[Saved data entries]
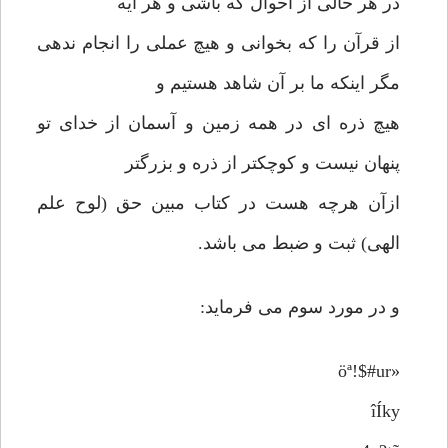
در هر حالی از احوال که باشی و هر آیه
از قرآن را که بخوانی و هیچ عملی را انجام ندهی
مگر اینکه ما بر آن شاهد هستیم و
هیچ ذره ای در همه زمین و آسمان از خدای تو
پنهان نیست و کوچکتر از ذره و بزرگتر
ازآن هرچه هست در کتاب مبین حق (لوح علم
الهی) ثبت و ضبط می باشد.
و در مورد سوم می فرماید:
«öª!$#ur
îÍky­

◆ Exercise: In transcribing the lines above, omit the images and keep all else exact.

◆ Your response:
در هر حالی از احوال که باشی و هر آیه
از قرآن را که بخوانی و هیچ عملی را انجام ندهی
مگر اینکه ما بر آن شاهد هستیم و
هیچ ذره ای در همه زمین و آسمان از خدای تو
پنهان نیست و کوچکتر از ذره و بزرگتر
ازآن هرچه هست در کتاب مبین حق (لوح علم
الهی) ثبت و ضبط می باشد.
و در مورد سوم می فرماید:
«öª!$#ur
îÍky­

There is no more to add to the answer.